◆ Records supplied:
==========
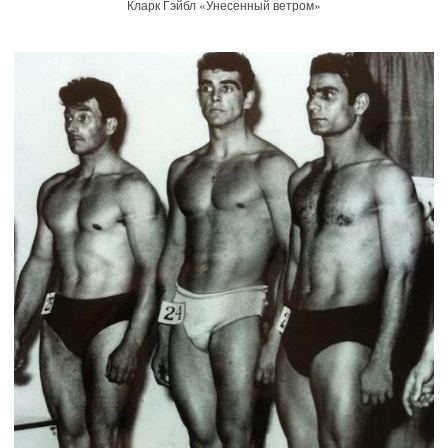
Кларк Гэйбл «Унесенный ветром»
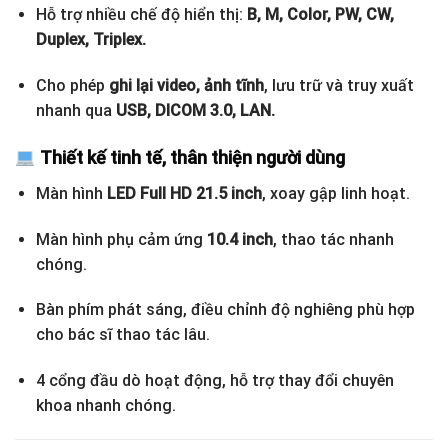
Hỗ trợ nhiều chế độ hiển thị:
B, M, Color, PW, CW,
Duplex, Triplex.
Cho phép
ghi lại video, ảnh tĩnh
, lưu trữ và truy xuất
nhanh qua
USB, DICOM 3.0, LAN.
Thiết kế tinh tế, thân thiện người dùng
Màn hình
LED Full HD 21.5 inch
, xoay gập linh hoạt.
Màn hình phụ cảm ứng
10.4 inch
, thao tác nhanh
chóng.
Bàn phím phát sáng, điều chỉnh độ nghiêng phù hợp
cho bác sĩ thao tác lâu.
4 cổng đầu dò hoạt động, hỗ trợ thay đổi chuyên
khoa nhanh chóng.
==========
◆ What the exercise asks:
Omit every image. Quote each record exactly.

◆ Finished task:
Кларк Гэйбл «Унесенный ветром»
Hỗ trợ nhiều chế độ hiển thị:
B, M, Color, PW, CW,
Duplex, Triplex.
Cho phép
ghi lại video, ảnh tĩnh
, lưu trữ và truy xuất
nhanh qua
USB, DICOM 3.0, LAN.
Thiết kế tinh tế, thân thiện người dùng
Màn hình
LED Full HD 21.5 inch
, xoay gập linh hoạt.
Màn hình phụ cảm ứng
10.4 inch
, thao tác nhanh
chóng.
Bàn phím phát sáng, điều chỉnh độ nghiêng phù hợp
cho bác sĩ thao tác lâu.
4 cổng đầu dò hoạt động, hỗ trợ thay đổi chuyên
khoa nhanh chóng.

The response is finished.